Лицо Карла Валлийского выражало сильнейшее волнение, но он не произнес ни одного слова; он сдержал себя, поклонившись с самой приветливой улыбкой, взял руку кардинала и поцеловал ее.
— Благодарю вашу эминенцию, что мои надежды только отдалены, но не окончательно разбиты. Я согласен на все ваши условия и буду как истинно влюбленный ждать, пока время исполнит мои желания.
— Дорогой мой принц, я тоже так думаю, и вы впоследствии согласитесь, что я поступил в отношении вас и Гортензии совершенно по-отечески.
— Но кто же, дозвольте мне еще этот вопрос — кто оклеветал меня и леди Палмер перед вами?
При этих словах внезапно побледневший Жермин вскочил с места.
— О, если вас оклеветали, ваше высочество, то я по крайней мере тут ни при чем, и в доказательство передаю вам письмо, которое заставило меня поверить этому факту.
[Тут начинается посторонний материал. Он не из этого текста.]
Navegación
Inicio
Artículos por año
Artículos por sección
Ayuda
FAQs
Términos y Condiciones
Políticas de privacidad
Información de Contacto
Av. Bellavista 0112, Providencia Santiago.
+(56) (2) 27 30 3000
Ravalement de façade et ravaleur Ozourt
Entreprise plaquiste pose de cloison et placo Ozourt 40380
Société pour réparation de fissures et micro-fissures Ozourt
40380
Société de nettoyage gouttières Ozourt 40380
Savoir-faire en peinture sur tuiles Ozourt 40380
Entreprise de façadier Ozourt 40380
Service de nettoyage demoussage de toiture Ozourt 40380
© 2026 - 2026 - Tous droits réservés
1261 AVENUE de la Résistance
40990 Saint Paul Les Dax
Однако, позвольте надеяться, ваше высочество, что вы и ее величество не откажетесь присутствовать при бракосочетании моих племянниц Анны, Лауры и Марианны Мартиноци. — Он подал ему письмо Жермина. — Если вместо Гортензии я отдаю вам только это письмо, то вы уже видите, принц, что я умею держать свое обещание.
Принц быстро взглянул на письмо, затем обернулся к Жермину и холодно измерил его взглядом с головы до ног. Потом, поклонившись низко кардиналу, проговорил:
— Ваше приглашение, эминенция, доставит нам большое удовольствие.
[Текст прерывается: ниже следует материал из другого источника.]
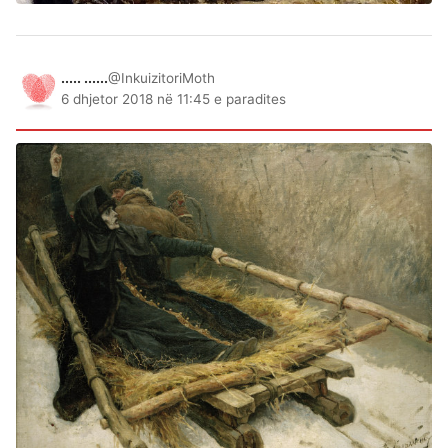
..... ......
@InkuizitoriMoth
6 dhjetor 2018 në 11:45 e paradites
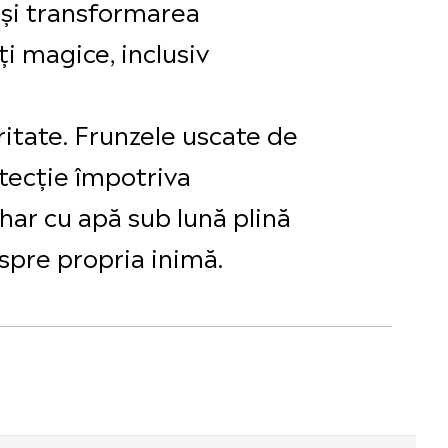
i și transformarea
ți magice, inclusiv
ritate. Frunzele uscate de
otecție împotriva
ahar cu apă sub lună plină
espre propria inimă.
Бросившись в карету со своими провожатыми, принц Карл передал полученное письмо лорду Хиде.
— Прочитайте эту эпистолу Кольберу и спрячьте ее. Вам же, милорд Жермин, имею честь объявить, что, если я когда-нибудь стану королем Англии, моим первым делом будет приказ повесить вас! Поэтому лучше уж тогда вам не показываться по ту сторону канала.
Неделя шумно пронеслась в кружках парижской знати среди блестящих празднеств по случаю бракосочетания трех племянниц кардинала, сестер Анны и Лауры Манчини и Марианны Мартиноци. Молодые скоро должны были разъехаться в разные стороны, а их величества отправиться в Сен-Жермен, до съезда аристократии в Париж, к зимним удовольствиям.
От мрачного, старого королевского дворца — местопребывания парижского парламента и французского уголовного суда — тянулась в то время длинная, дымная, не очень широкая улица Турнель и доходила до моста с тем же названием. Около этого моста стоял прежде Турнельский замок, на турнирной площади которого погиб в поединке Генрих II. Фронтоны старых однообразных домов буржуазии с их беседками и галереями, с большими жестяными щитами, которые висели высоко над улицей, подобно знаменам, составляли очень оживленную картину. Один только дом отличался если не большей красотой, то большой оригинальностью. Он невольно останавливал внимание странной архитектурой, в которой смешивались самые разнородные стили. Одна часть была выстроена во вкусе эпохи Возрождения, другая — в готическом, а третья — во флорентийском. Общий вид дома был очень мрачный и угрюмый. На стук колотушки из желтой меди дверь отворялась, и вас принимал настоящий швейцар с булавой, а другой лакей или смеющаяся горничная, взяв у вас при входе плащ и палку, вводили в обитую прекрасными вызолоченными шпалерами, богато меблированную, большую, но очень скучную гостиную, которую в зимнее время согревали два широких камина с венецианскими зеркалами. Из высоких окон гостиной виднелся веселенький молодой сад, весь в зелени.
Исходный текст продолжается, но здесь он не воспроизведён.